# Content of the notebook

This notebook contains all steps that were used to create the training, validation, and test set, which we used in the paper "Prediction of Michaelis constants $K_M$ from structural features".

We note that the BRENDA database is constantly changing and therefore, the dataset that is created with this notebook will be different to the dataset that we used in our paper. This notebook is divided into five steps. After each of the steps 1. to 4., we saved our dataset and stored it in the folder for datasets (named "brenda_df_checkpoint_01.pkl" - "brenda_df_checkpoint_04.pkl"). We also stored our final training, validation, and test sets in this folder (named "test_data.pkl", "training_data.pkl", and "validation_data.pkl"). All datasets that are newly created with this notebook, will be stored with the same filenames plus the suffix "_V2".

The location of the folder with all datasets must be changed (to the corresponding path on your PC) in the python file "directory_infomation.py" before executing this notebook.

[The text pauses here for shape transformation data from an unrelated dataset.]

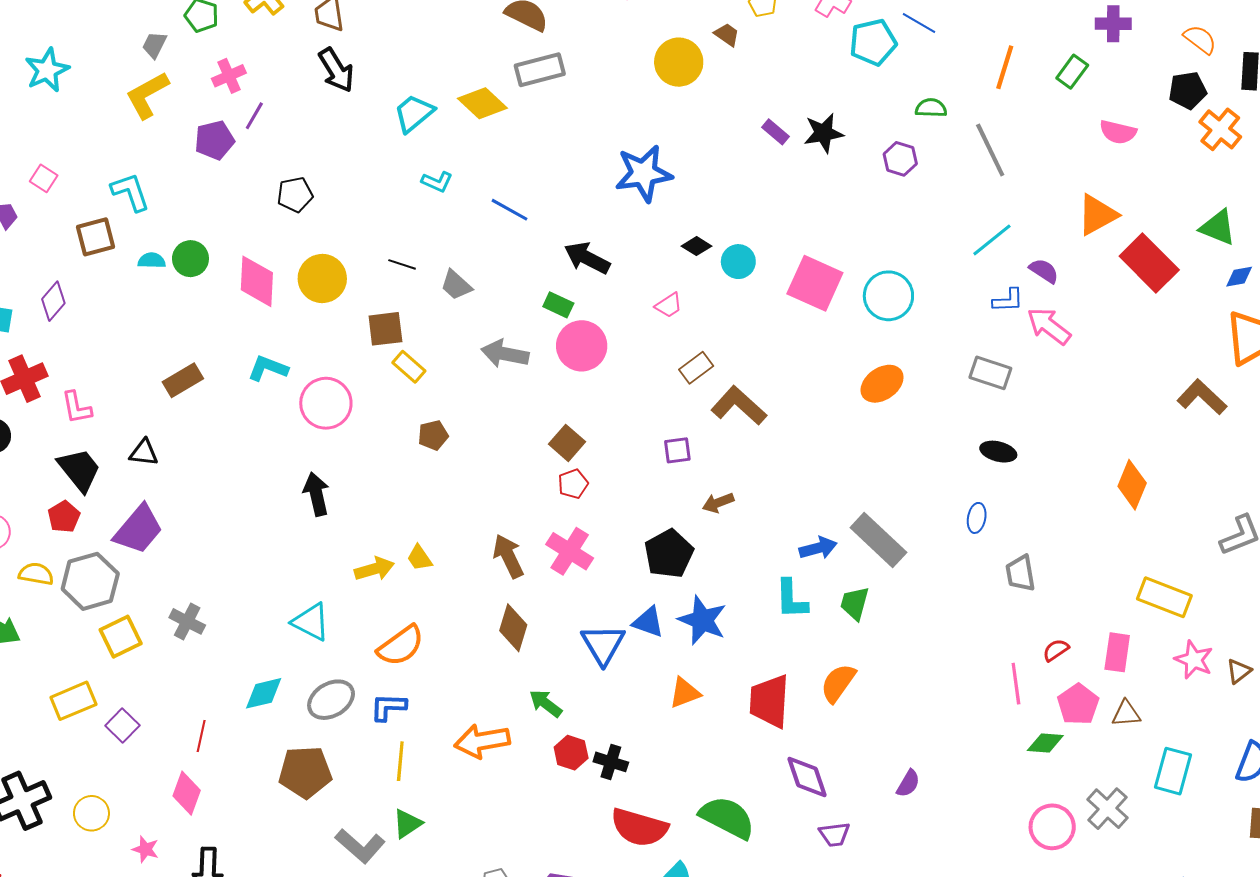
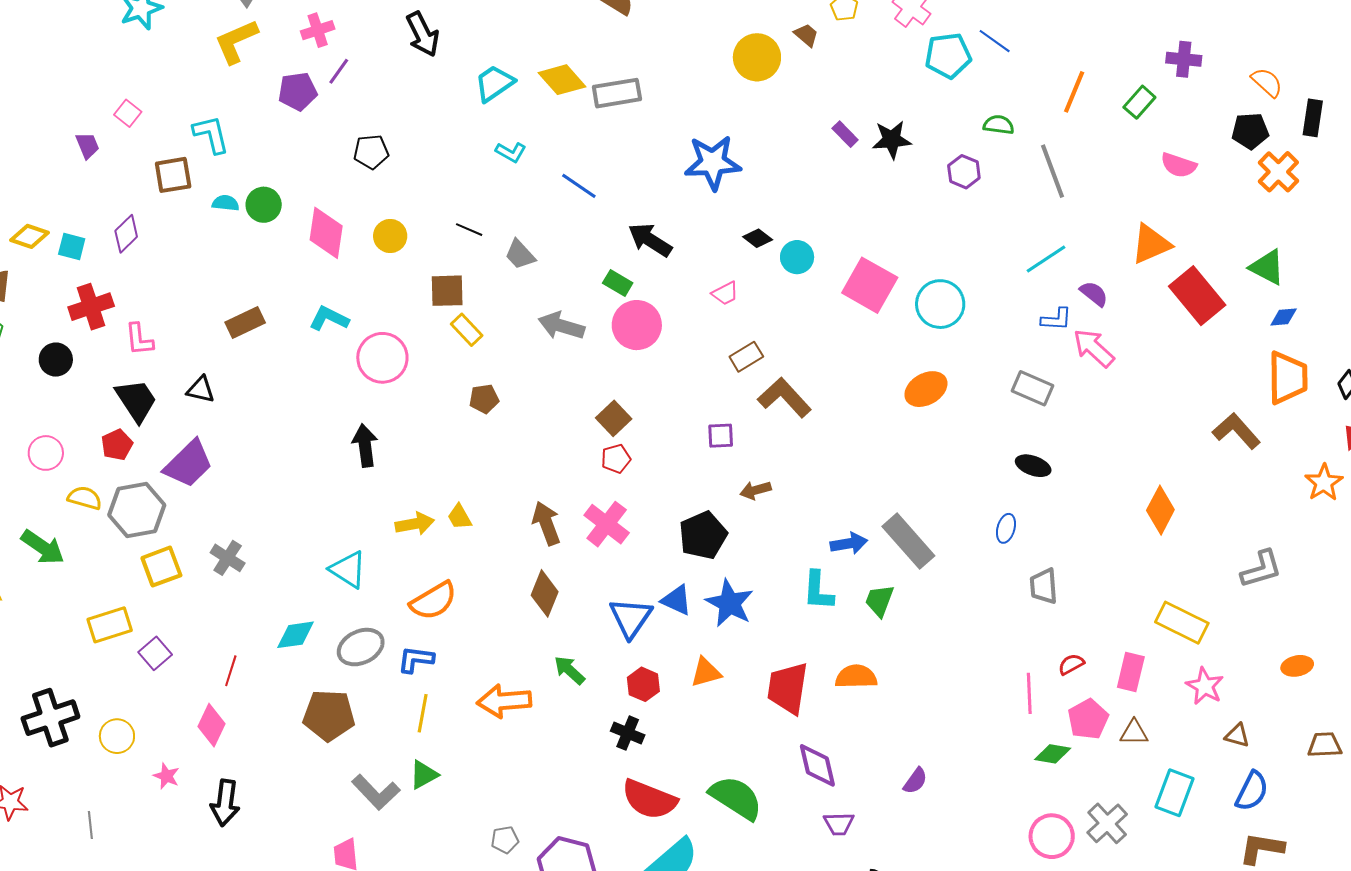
gray rectangle: (540, 70) -> (617, 93), moved
yellow circle: (322, 279) -> (390, 236), size x0.7
brown triangle: (1239, 671) -> (1237, 735), moved, turned 48
orange semicircle: (838, 683) -> (856, 677), turned 48
red hexagon: (571, 753) -> (643, 684), moved

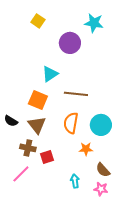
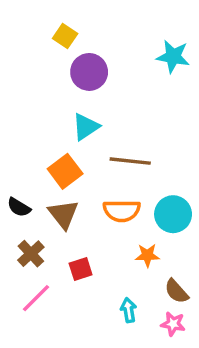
cyan star: (94, 23) -> (173, 57), moved
purple circle: (70, 43) -> (89, 72), moved
orange square: (38, 100) -> (65, 171), turned 30
orange semicircle: (71, 123) -> (122, 211), turned -100
brown cross: (28, 148) -> (31, 254), moved, turned 35

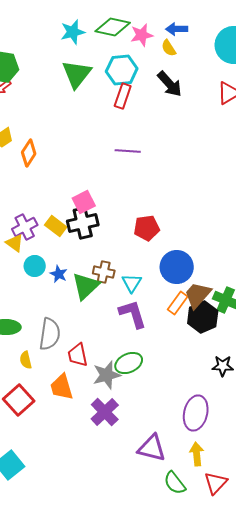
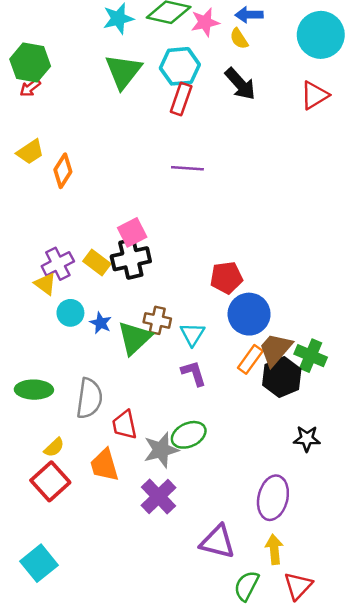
red pentagon: (147, 228) -> (226, 278), moved
purple L-shape: (133, 314) -> (194, 373), size x0.7
yellow semicircle: (26, 360) -> (54, 447), moved, turned -120
green semicircle: (175, 483) -> (247, 586), turned 65

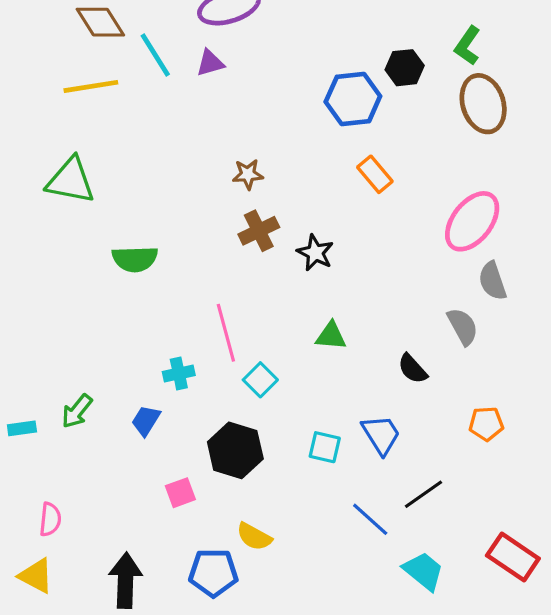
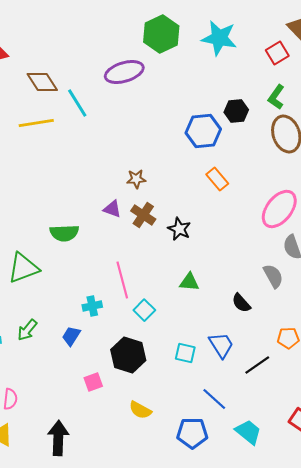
purple triangle: (210, 63) -> (112, 209), moved, turned 36
green triangle: (71, 181) -> (23, 268), moved, turned -32
brown cross: (259, 231) -> (143, 215), turned -30
black line: (423, 494) -> (257, 365), moved
blue pentagon: (213, 573) -> (192, 433), moved

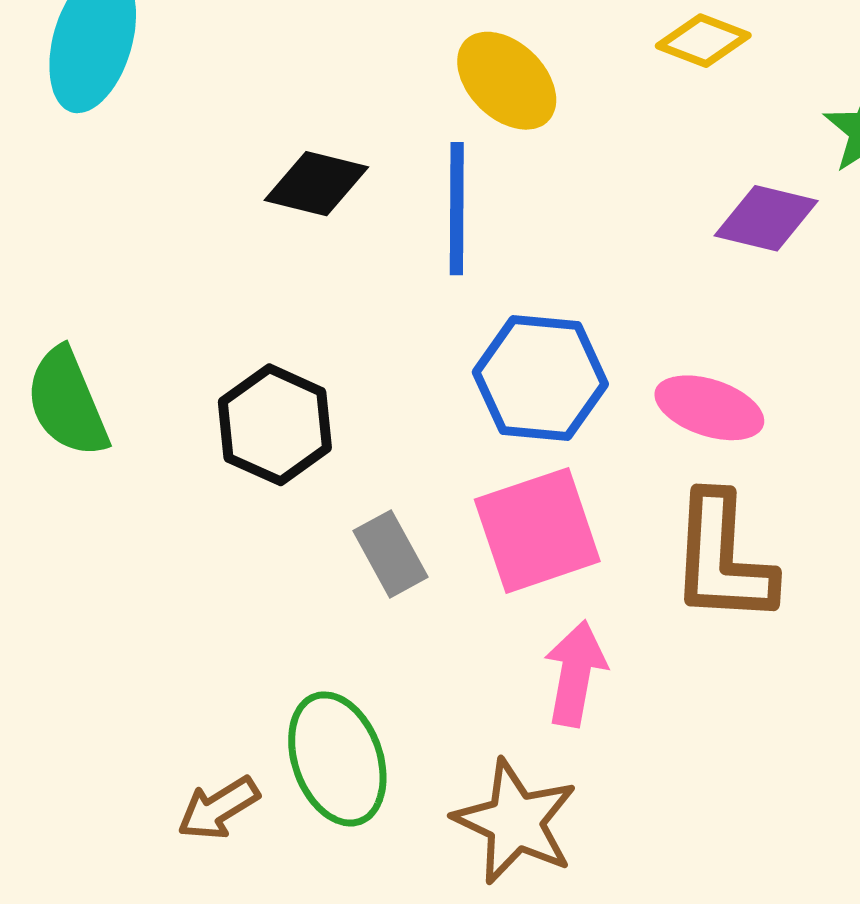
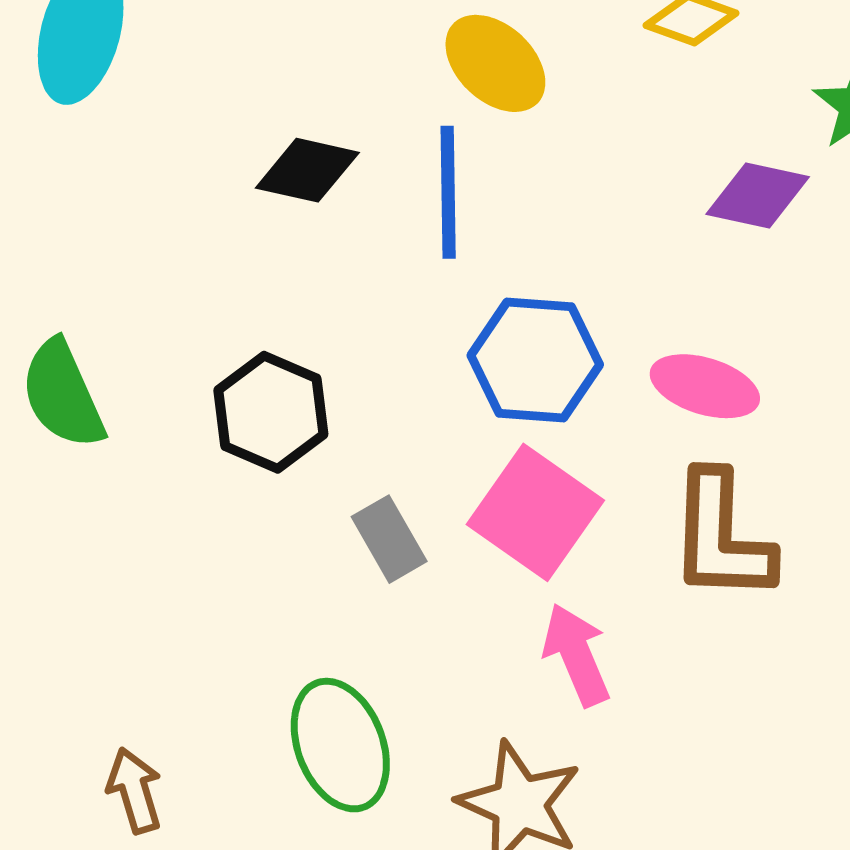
pink square: (537, 530) -> (535, 512), turned -35
pink arrow: (575, 674) -> (576, 655), turned -32
brown arrow: (218, 808) -> (135, 790), moved, turned 106

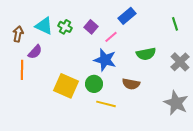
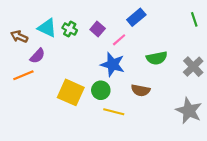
green line: (175, 24) -> (194, 19), moved
brown arrow: (18, 34) -> (19, 37), turned -77
orange line: (22, 70) -> (23, 75), turned 66

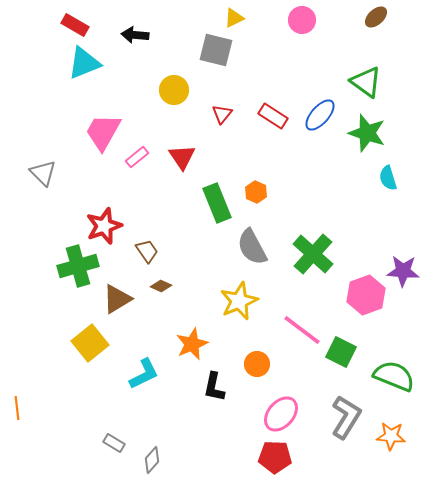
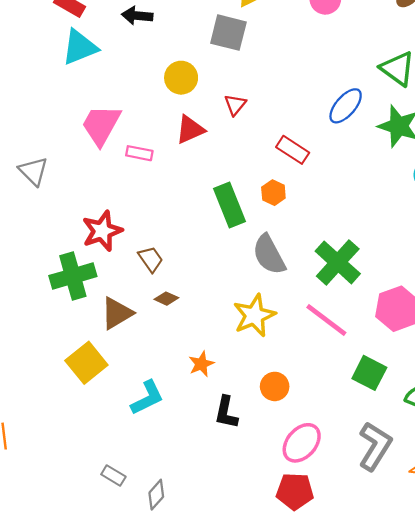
red rectangle: (273, 116) -> (293, 150), moved
pink rectangle: (137, 157) -> (139, 153), turned 50
red triangle: (182, 157) -> (190, 130), moved, turned 40
pink line: (302, 330) -> (326, 320), moved
orange star: (192, 344) -> (201, 364), size x0.7

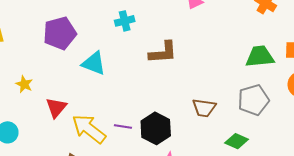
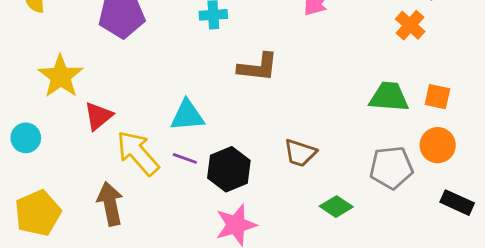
cyan triangle: (94, 63) -> (187, 115), moved, turned -36
yellow star: (24, 84) -> (61, 76), size x1.8
gray pentagon: (253, 100) -> (391, 168), moved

## The notebook consists of the following steps:

1. Downloading data from BRENDA
2. Mapping data points to KEGG reaction IDs
3. Downloading functional domains for amino acid sequences of the enzymes
4. Adding extended-connectivity fingerprints (ECFPs) and extra features (LogP, MW) to the dataset
5. Splitting the dataset in training, validation, and test set

Loading all the necessary packages and functions to execute the code:

In [1]:
import numpy as np
import pandas as pd
import time
from sklearn.model_selection import train_test_split
from rdkit import Chem
from rdkit.Chem import Crippen
from rdkit.Chem import Descriptors
from rdkit.Chem import AllChem
import urllib.request
from zeep import Client
import hashlib
import warnings
warnings.filterwarnings('ignore')

from functions_for_data_preprocessing import *
from directory_infomation import *

## 1. Downloading data from BRENDA

Downloading data from BRENDA can take a couple of hours.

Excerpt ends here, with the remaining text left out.